### Supplied material:
+++++
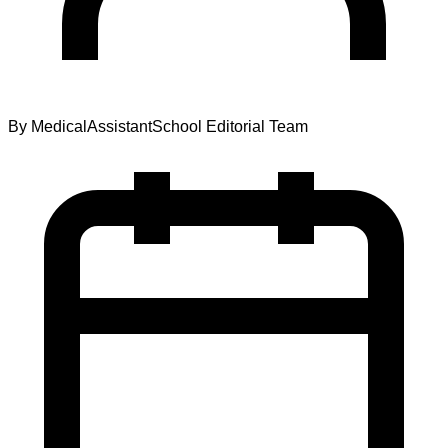
By
MedicalAssistantSchool Editorial Team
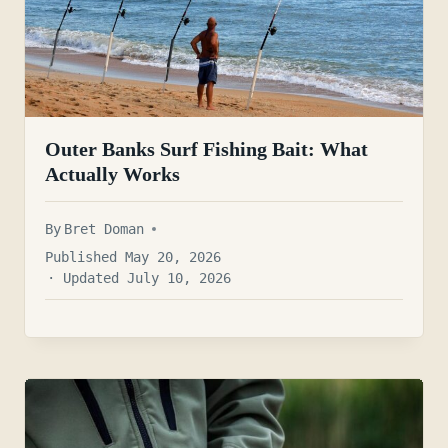
Outer Banks Surf Fishing Bait: What
Actually Works
By
Bret Doman
Published May 20, 2026
· Updated July 10, 2026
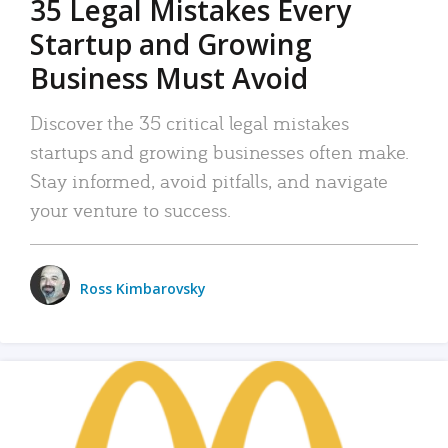
35 Legal Mistakes Every
Startup and Growing
Business Must Avoid
Discover the 35 critical legal mistakes
startups and growing businesses often make.
Stay informed, avoid pitfalls, and navigate
your venture to success.
Ross Kimbarovsky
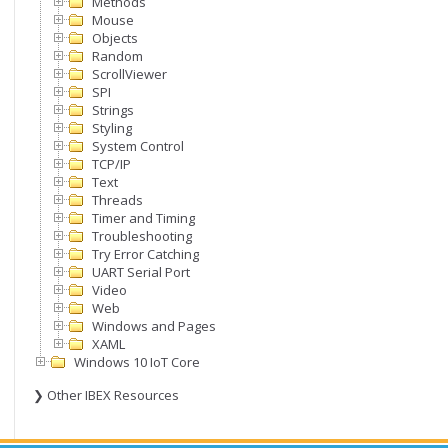
Methods
Mouse
Objects
Random
ScrollViewer
SPI
Strings
Styling
System Control
TCP/IP
Text
Threads
Timer and Timing
Troubleshooting
Try Error Catching
UART Serial Port
Video
Web
Windows and Pages
XAML
Windows 10 IoT Core
❯ Other IBEX Resources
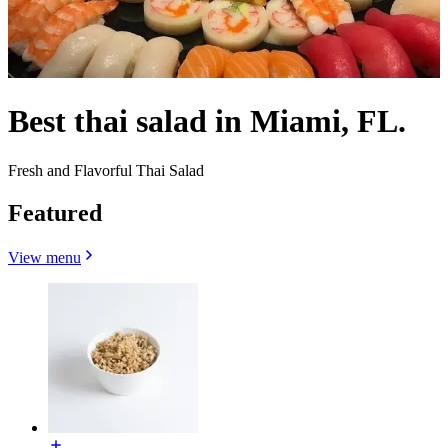
Best thai salad in Miami, FL.
Fresh and Flavorful Thai Salad
Featured
View menu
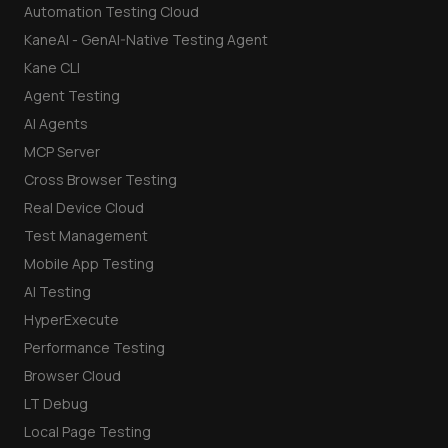
Automation Testing Cloud
KaneAI - GenAI-Native Testing Agent
Kane CLI
Agent Testing
AI Agents
MCP Server
Cross Browser Testing
Real Device Cloud
Test Management
Mobile App Testing
AI Testing
HyperExecute
Performance Testing
Browser Cloud
LT Debug
Local Page Testing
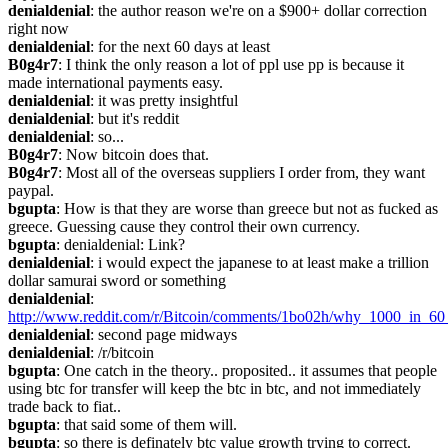
denialdenial
: the author reason we're on a $900+ dollar correction 
right now
denialdenial
: for the next 60 days at least
B0g4r7
: I think the only reason a lot of ppl use pp is because it 
made international payments easy.
denialdenial
: it was pretty insightful
denialdenial
: but it's reddit
denialdenial
: so...
B0g4r7
: Now bitcoin does that.
B0g4r7
: Most all of the overseas suppliers I order from, they want 
paypal.
bgupta
: How is that they are worse than greece but not as fucked as 
greece. Guessing cause they control their own currency.
bgupta
: denialdenial: Link?
denialdenial
: i would expect the japanese to at least make a trillion 
dollar samurai sword or something
denialdenial
: 
http://www.reddit.com/r/Bitcoin/comments/1bo02h/why_1000_in_60
denialdenial
: second page midways
denialdenial
: /r/bitcoin
bgupta
: One catch in the theory.. proposited.. it assumes that people 
using btc for transfer will keep the btc in btc, and not immediately 
trade back to fiat..
bgupta
: that said some of them will.
bgupta
: so there is definately btc value growth trying to correct.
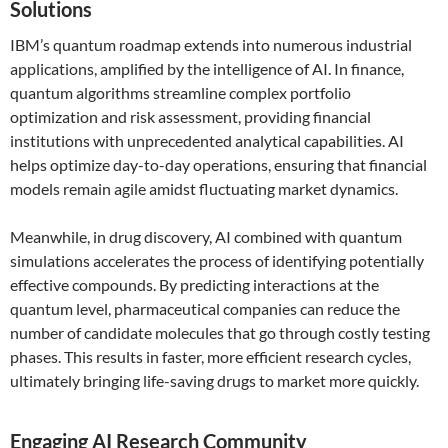
Solutions
IBM’s quantum roadmap extends into numerous industrial
applications, amplified by the intelligence of AI. In finance,
quantum algorithms streamline complex portfolio
optimization and risk assessment, providing financial
institutions with unprecedented analytical capabilities. AI
helps optimize day-to-day operations, ensuring that financial
models remain agile amidst fluctuating market dynamics.
Meanwhile, in drug discovery, AI combined with quantum
simulations accelerates the process of identifying potentially
effective compounds. By predicting interactions at the
quantum level, pharmaceutical companies can reduce the
number of candidate molecules that go through costly testing
phases. This results in faster, more efficient research cycles,
ultimately bringing life-saving drugs to market more quickly.
Engaging AI Research Community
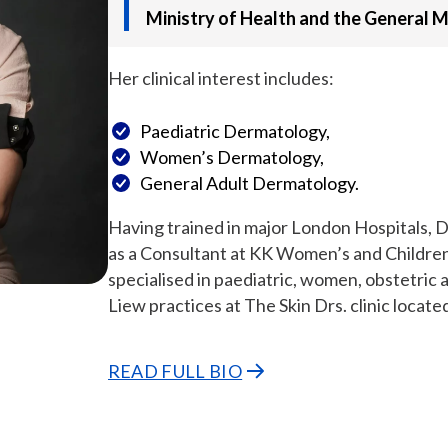
Ministry of Health and the General M
Her clinical interest includes:
Paediatric Dermatology,
Women’s Dermatology,
General Adult Dermatology.
Having trained in major London Hospitals, D
as a Consultant at KK Women’s and Childre
specialised in paediatric, women, obstetric 
Liew practices at The Skin Drs. clinic locate
READ FULL BIO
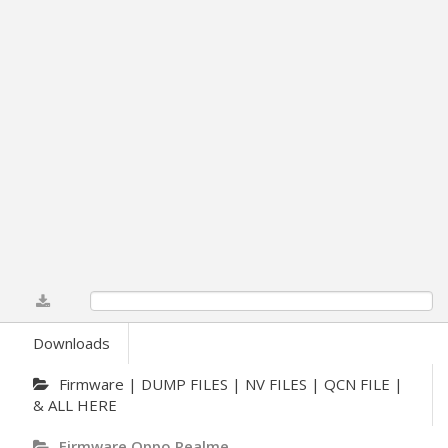
0%
Downloads
Firmware | DUMP FILES | NV FILES | QCN FILE |
& ALL HERE
Firmware Oppo Realme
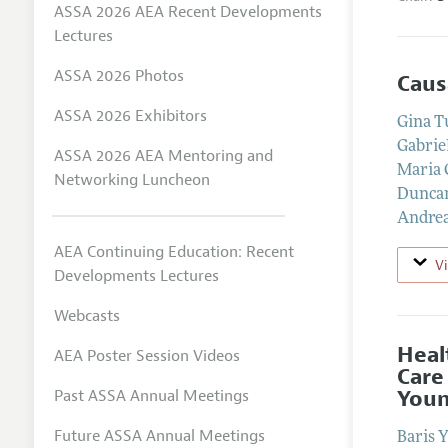
ASSA 2026 AEA Recent Developments
Lectures
ASSA 2026 Photos
Caus
ASSA 2026 Exhibitors
Gina T
Gabrie
ASSA 2026 AEA Mentoring and
Maria 
Networking Luncheon
Dunca
Andrea
AEA Continuing Education: Recent
V
Developments Lectures
Webcasts
Heal
AEA Poster Session Videos
Care
Youn
Past ASSA Annual Meetings
Future ASSA Annual Meetings
Baris 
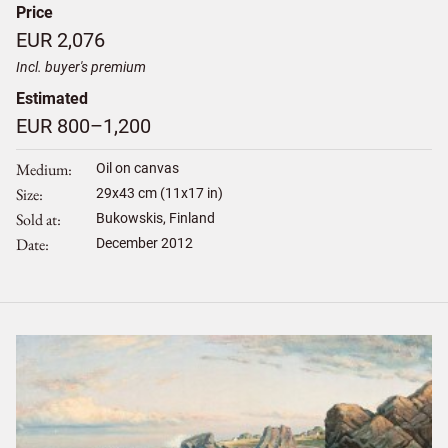
Price
EUR 2,076
Incl. buyer's premium
Estimated
EUR 800–1,200
Medium
Oil on canvas
Size
29
x
43
cm (11x17 in)
Sold at
Bukowskis, Finland
Date
December 2012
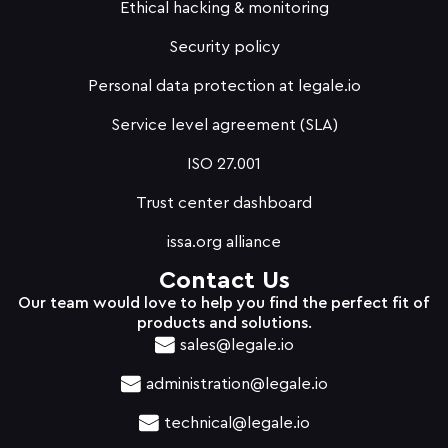
Ethical hacking & monitoring
Security policy
Personal data protection at legale.io
Service level agreement (SLA)
ISO 27.001
Trust center dashboard
issa.org alliance
Contact Us
Our team would love to help you find the perfect fit of
products and solutions.
sales@legale.io
administration@legale.io
technical@legale.io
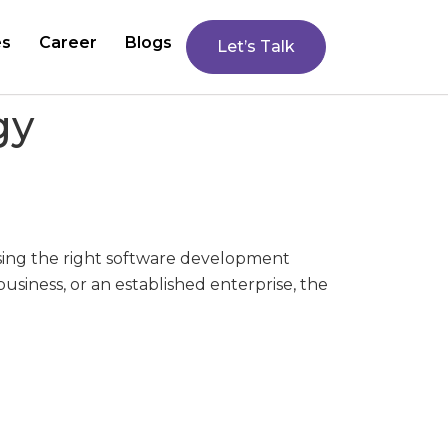
es
Career
Blogs
Let’s Talk
gy
ing the right software development
usiness, or an established enterprise, the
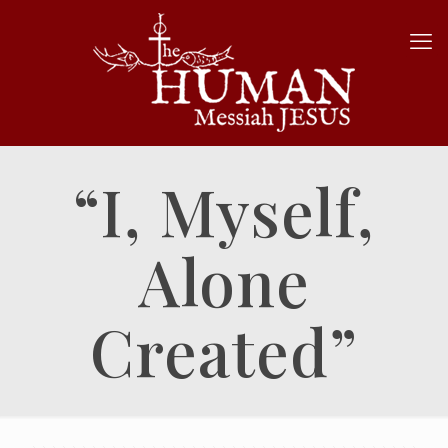
“I, Myself,
Alone
Created”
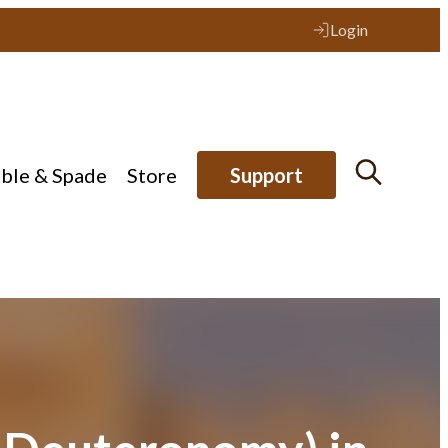
Login
ible & Spade
Store
Support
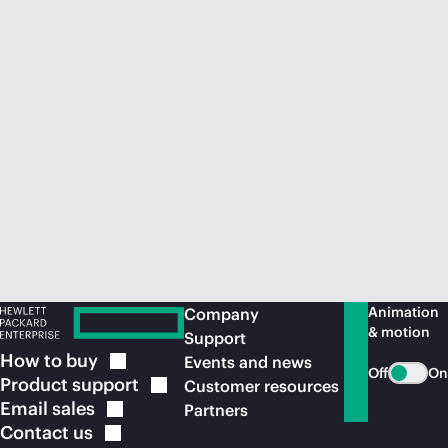
Animation
Company
& motion
Support
How to
buy
Events and news
Off
On
Product
support
Customer resources
Email
sales
Partners
Contact
us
+++++
### Assignment:
The stretch above running from the line with "http://www.reddit.com/r/Bitcoin/comments/1bo02h/why_1000_in_60" through the line with "Her clinical interest" is all you should copy, exactly, leaving out the pictures.

### Completed exercise:
http://www.reddit.com/r/Bitcoin/comments/1bo02h/why_1000_in_60
denialdenial
: second page midways
denialdenial
: /r/bitcoin
bgupta
: One catch in the theory.. proposited.. it assumes that people 
using btc for transfer will keep the btc in btc, and not immediately 
trade back to fiat..
bgupta
: that said some of them will.
bgupta
: so there is definately btc value growth trying to correct.
Solutions
IBM’s quantum roadmap extends into numerous industrial
applications, amplified by the intelligence of AI. In finance,
quantum algorithms streamline complex portfolio
optimization and risk assessment, providing financial
institutions with unprecedented analytical capabilities. AI
helps optimize day-to-day operations, ensuring that financial
models remain agile amidst fluctuating market dynamics.
Meanwhile, in drug discovery, AI combined with quantum
simulations accelerates the process of identifying potentially
effective compounds. By predicting interactions at the
quantum level, pharmaceutical companies can reduce the
number of candidate molecules that go through costly testing
phases. This results in faster, more efficient research cycles,
ultimately bringing life-saving drugs to market more quickly.
Engaging AI Research Community
Ministry of Health and the General M
Her clinical interest includes:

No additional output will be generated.